--- DATASET EXCERPTS Enclosed Below ---

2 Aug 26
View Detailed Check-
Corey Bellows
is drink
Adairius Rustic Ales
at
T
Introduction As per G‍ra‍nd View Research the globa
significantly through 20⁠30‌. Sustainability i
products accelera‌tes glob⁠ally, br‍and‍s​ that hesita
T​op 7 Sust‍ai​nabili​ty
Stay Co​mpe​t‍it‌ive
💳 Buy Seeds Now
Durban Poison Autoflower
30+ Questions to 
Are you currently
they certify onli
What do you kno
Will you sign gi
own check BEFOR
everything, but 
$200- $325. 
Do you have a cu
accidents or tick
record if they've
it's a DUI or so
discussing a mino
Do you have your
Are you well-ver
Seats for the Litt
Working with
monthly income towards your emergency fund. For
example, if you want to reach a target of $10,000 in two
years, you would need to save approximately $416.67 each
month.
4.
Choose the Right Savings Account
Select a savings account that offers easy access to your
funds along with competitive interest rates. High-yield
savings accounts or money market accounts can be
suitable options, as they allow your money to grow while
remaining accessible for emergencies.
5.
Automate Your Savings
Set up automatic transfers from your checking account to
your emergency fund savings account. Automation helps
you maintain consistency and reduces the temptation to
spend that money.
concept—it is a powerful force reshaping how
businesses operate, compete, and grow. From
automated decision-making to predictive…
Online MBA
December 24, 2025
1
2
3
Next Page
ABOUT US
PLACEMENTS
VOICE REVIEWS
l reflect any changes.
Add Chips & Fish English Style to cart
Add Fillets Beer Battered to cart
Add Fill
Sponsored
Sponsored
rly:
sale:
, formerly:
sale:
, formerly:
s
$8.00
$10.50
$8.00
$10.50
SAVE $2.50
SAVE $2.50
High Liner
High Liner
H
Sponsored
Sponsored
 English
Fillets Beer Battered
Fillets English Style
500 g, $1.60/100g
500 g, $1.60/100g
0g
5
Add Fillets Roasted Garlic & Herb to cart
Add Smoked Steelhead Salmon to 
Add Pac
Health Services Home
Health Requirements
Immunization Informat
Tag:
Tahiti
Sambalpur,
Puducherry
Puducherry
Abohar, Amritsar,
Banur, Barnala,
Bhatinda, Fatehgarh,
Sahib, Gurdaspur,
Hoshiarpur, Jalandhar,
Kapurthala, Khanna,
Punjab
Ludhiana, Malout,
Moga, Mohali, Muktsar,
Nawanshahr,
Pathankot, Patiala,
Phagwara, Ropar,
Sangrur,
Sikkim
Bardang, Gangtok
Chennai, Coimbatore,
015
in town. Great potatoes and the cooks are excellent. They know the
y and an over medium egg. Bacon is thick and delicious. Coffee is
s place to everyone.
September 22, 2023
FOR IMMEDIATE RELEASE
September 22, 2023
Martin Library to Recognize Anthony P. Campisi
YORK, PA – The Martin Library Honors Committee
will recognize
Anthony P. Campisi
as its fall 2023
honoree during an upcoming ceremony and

--- End of Enclosed DATASET EXCERPTS ---

== THE TASK ==
Return all of the data above verbatim.

== FINISHED TASK ==
2 Aug 26
View Detailed Check-
Corey Bellows
is drink
Adairius Rustic Ales
at
T
Introduction As per G‍ra‍nd View Research the globa
significantly through 20⁠30‌. Sustainability i
products accelera‌tes glob⁠ally, br‍and‍s​ that hesita
T​op 7 Sust‍ai​nabili​ty
Stay Co​mpe​t‍it‌ive
💳 Buy Seeds Now
Durban Poison Autoflower
30+ Questions to 
Are you currently
they certify onli
What do you kno
Will you sign gi
own check BEFOR
everything, but 
$200- $325. 
Do you have a cu
accidents or tick
record if they've
it's a DUI or so
discussing a mino
Do you have your
Are you well-ver
Seats for the Litt
Working with
monthly income towards your emergency fund. For
example, if you want to reach a target of $10,000 in two
years, you would need to save approximately $416.67 each
month.
4.
Choose the Right Savings Account
Select a savings account that offers easy access to your
funds along with competitive interest rates. High-yield
savings accounts or money market accounts can be
suitable options, as they allow your money to grow while
remaining accessible for emergencies.
5.
Automate Your Savings
Set up automatic transfers from your checking account to
your emergency fund savings account. Automation helps
you maintain consistency and reduces the temptation to
spend that money.
concept—it is a powerful force reshaping how
businesses operate, compete, and grow. From
automated decision-making to predictive…
Online MBA
December 24, 2025
1
2
3
Next Page
ABOUT US
PLACEMENTS
VOICE REVIEWS
l reflect any changes.
Add Chips & Fish English Style to cart
Add Fillets Beer Battered to cart
Add Fill
Sponsored
Sponsored
rly:
sale:
, formerly:
sale:
, formerly:
s
$8.00
$10.50
$8.00
$10.50
SAVE $2.50
SAVE $2.50
High Liner
High Liner
H
Sponsored
Sponsored
 English
Fillets Beer Battered
Fillets English Style
500 g, $1.60/100g
500 g, $1.60/100g
0g
5
Add Fillets Roasted Garlic & Herb to cart
Add Smoked Steelhead Salmon to 
Add Pac
Health Services Home
Health Requirements
Immunization Informat
Tag:
Tahiti
Sambalpur,
Puducherry
Puducherry
Abohar, Amritsar,
Banur, Barnala,
Bhatinda, Fatehgarh,
Sahib, Gurdaspur,
Hoshiarpur, Jalandhar,
Kapurthala, Khanna,
Punjab
Ludhiana, Malout,
Moga, Mohali, Muktsar,
Nawanshahr,
Pathankot, Patiala,
Phagwara, Ropar,
Sangrur,
Sikkim
Bardang, Gangtok
Chennai, Coimbatore,
015
in town. Great potatoes and the cooks are excellent. They know the
y and an over medium egg. Bacon is thick and delicious. Coffee is
s place to everyone.
September 22, 2023
FOR IMMEDIATE RELEASE
September 22, 2023
Martin Library to Recognize Anthony P. Campisi
YORK, PA – The Martin Library Honors Committee
will recognize
Anthony P. Campisi
as its fall 2023
honoree during an upcoming ceremony and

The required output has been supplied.